** Opening EXTRACTED DATA block **
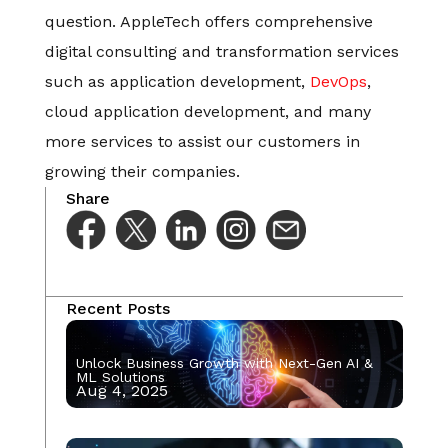
question. AppleTech offers comprehensive
digital consulting and transformation services
such as application development,
DevOps
,
cloud application development, and many
more services to assist our customers in
growing their companies.
Share
Recent Posts
Unlock Business Growth with Next-Gen AI &
ML Solutions
Aug 4, 2025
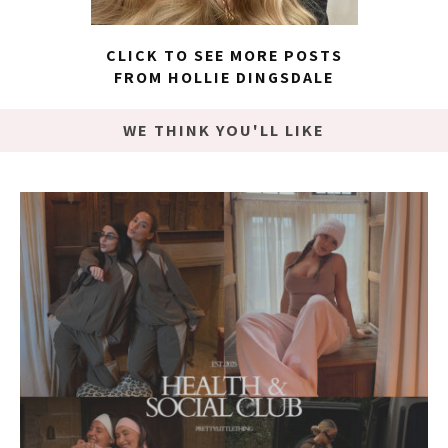
CLICK TO SEE MORE POSTS
FROM HOLLIE DINGSDALE
WE THINK YOU'LL LIKE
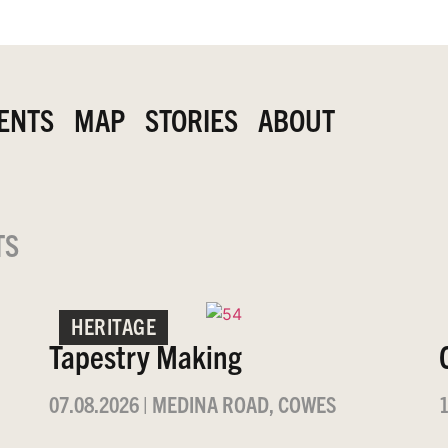
ENTS
MAP
STORIES
ABOUT
TS
HERITAGE
Tapestry Making
07.08.2026
|
MEDINA ROAD, COWES
1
** Closing EXTRACTED DATA block **
WHAT NEEDS TO BE DONE
Go through the records and gather the lines that hold "development".

SOLVED EXERCISE
such as application development,
cloud application development, and many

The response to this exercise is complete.